Veränderung der Thüringer Verordnung über die Infektionsschutzregeln zur Eindämmung der Ausbreitung des Coronavirus SARS-CoV-2 in Kindertageseinrichtungen

1. Betretungsverbot:

  • Es gelten weiterhin Betretungsverbote Kindergärten für Personen mit erkennbaren Symptomen einer COVID-19-Erkrankung, insbesondere einer akuten Atemwegserkrankung oder einem akuten Verlust des Geschmacks- oder Geruchssinns. Der bisherige Passus über Betretungsverbote für „Personen mit jeglichen Erkältungssymptomen, wie Husten, Fieber und Halsschmerzen“ entfällt. Es gelten jedoch weiter die allgemein bekannten Regeln an Schulen und Kindergärten, dass an Infektionskrankheiten erkrankte Kinder nicht in Schulen und Kindergärten gehen dürfen. Die Entscheidung über die Betretungsverbote trifft die Einrichtungsleitung.
  • Kinder, die entsprechende Symptome während der Betreuungszeit zeigen, sind zu isolieren; die Abholung durch berechtigte Personen ist unverzüglich zu veranlassen. – Bislang galt dies auch für deren Geschwisterkinder, die symptomfrei waren. Dieser Passus wurde gestrichen.
  • Bislang war das erneute Betreten einer Einrichtung bei vorhandenen Erkältungssymptomen frühestens 14 Tage nach dem Feststellen der Symptome zu gestatten oder nach Abklingen der Symptome und Vorlage einer ärztlichen oder amtlichen Unbedenklichkeitsbescheinigung. – Dies ist nun auf 10 Tage nach Symptomfeststellung bzw. 48 Stunden nach Symptomfreiheit reduziert.
  • Bei anhaltenden Symptomen ist der Zutritt mit einem höchstens 48 Stunden alten Nachweis eines negativen Corona-Tests erlaubt. Gleiches gilt für Personen mit einem ärztlichen Attest, aus dem hervorgeht, dass unter Berücksichtigung der aktuellen Empfehlung des Robert Koch-Instituts zu Maßnahmen und Testkriterien bei COVID-19-Verdacht eine Testung auf eine Infektion mit dem Virus SARS-CoV-2 medizinisch nicht indiziert ist. Die Regelung ersetzt das bisherige Verfahren zu ärztlichen Unbedenklichkeitserklärungen.

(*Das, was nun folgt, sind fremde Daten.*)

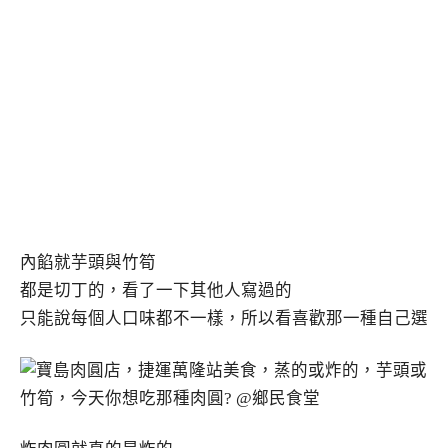
內餡就芋頭與竹筍
都是切丁的，看了一下其他人寫過的
只能說每個人口味都不一樣，所以看喜歡那一種自己選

2. Einrichtungsfremde Personen:

  • Praktikanten ist zum Zweck der Ausbildung oder im Rahmen eines sozialpädagogischen oder erziehungswissenschaftlichen Studiums das Betreten zu gestatten, sofern diese sich bereits in einer Ausbildung oder einem Studium befinden und einen entsprechenden staatlich anerkannten Abschluss anstreben. – Diese Passage ersetzt die bisherige Regelung, in der lediglich Berufs- und Abschlusspraktika sowie praxisintegrierte Ausbildung erlaubt waren. Weiterhin ausgeschlossen sind Bewerber für Fachschulen, die als Zugangsvoraussetzung zur Aufnahme ein Praktikum von bis zu 480 h an einer Einrichtung ableisten sollen. Für diese gilt die Übergangsregelung, die ein Nachholen des Praktikums ermöglicht, fort.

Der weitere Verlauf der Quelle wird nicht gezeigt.